Fraidy Cat

On my recent beach trip with my friend, we had a close encounter of the creepy kind.

One evening, we got a late start out to dinner after a day on the beach… and the need to do something about our two days’ worth of beach hair. By the time we got to the restaurant, it was monumentally busy. It took some time to get served. The server was moving around like a tornado in a mobile home park, but there were just so many people. Despite her heroic efforts, we didn’t get through with dinner for about two hours. When we got back to our condo, it was around 10:00pm. I am old. I live in central Florida, which is “early bird special central.” I do not usually dine at eight and I do not usually stay out quite so long after dark. Still, I am a grown woman and should be able to handle myself past sunset just going from the parking spot directly in front of our condo to the condo door. It was a distance of about twenty feet.

Not so. I got out of the car and chatted with my friend as she gathered up her stuff in preparation of making her own exit from the vehicle. I happened to look over to the side of the parking lot and saw something moving under a large pile of leaves. I could not see specifically what it was, but I thought I spied a small, pointy face peering out from a tube of moving leaves. This was something creepy… in every sense. It was some creature- probably a mammal because the part of its face I could see appeared to be covered in fur. It was cylindrically shaped. I estimated it was about fifteen inches long and had a diameter of about five inches.

I was intrigued at first and wondered what it was. Then, the blasted thing started moving in our direction. Most animals will move away from humans, but this whatchamacallit was making a beeline directly towards us. It was not fast, but it was purposeful. I did not want to wait around to see how long it would take for it to reach us, so I mentioned it to my friend, who had all kinds of questions about the approaching critter. My friend is a curious person. She is talented at asking good, insightful questions that should generate helpful, informative answers. I was not that curious nor was I particularly good at supplying those helpful, informative answers at that particular moment. All I wanted was to get in the condo, safe from the creepy critter.

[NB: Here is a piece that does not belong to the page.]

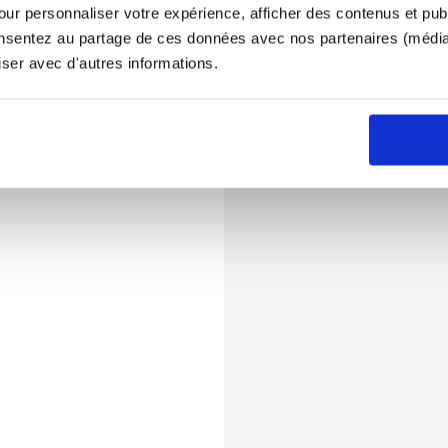
ur personnaliser votre expérience, afficher des contenus et publ
onsentez au partage de ces données avec nos partenaires (médias
iser avec d'autres informations.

When we locked the front door behind us, barring the mystery animal from following us into the condo, I felt better. I began to wonder what the creature was. I did some googling to try to identify it, but never did nail it down. The leaf-incrusted tube of terror creeping towards us did not match any of the possibilities that either I or Google had. The closest thing seemed to be a shrew, but, if it was a shrew, it was clearly some kind of science experiment gone wrong because shrews are much smaller than the creepy critter on our front lawn.

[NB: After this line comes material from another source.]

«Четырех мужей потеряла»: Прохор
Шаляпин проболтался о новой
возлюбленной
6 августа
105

I eventually gave up and figured this encounter was going to be the stuff that nightmares are made of if I did not stop thinking about it. My friend, however, was less daunted than I was.

“You were really afraid, weren’t you?” she asked incredulously.

“Yes,” I responded. “It was coming TOWARDS us. Besides, don’t you realize that I am afraid of EVERYTHING?”

It baffled my mind that my friend who has known me for five years could be so unaware of the terrified nature of my personality. Fear has always been my emotion of choice. I get scared before I even have a chance to realize what else I feel in any given situation. This tendency towards terror makes life a little difficult. I would not say it limits me unduly, but I do find existing in the real world to be a ton of work.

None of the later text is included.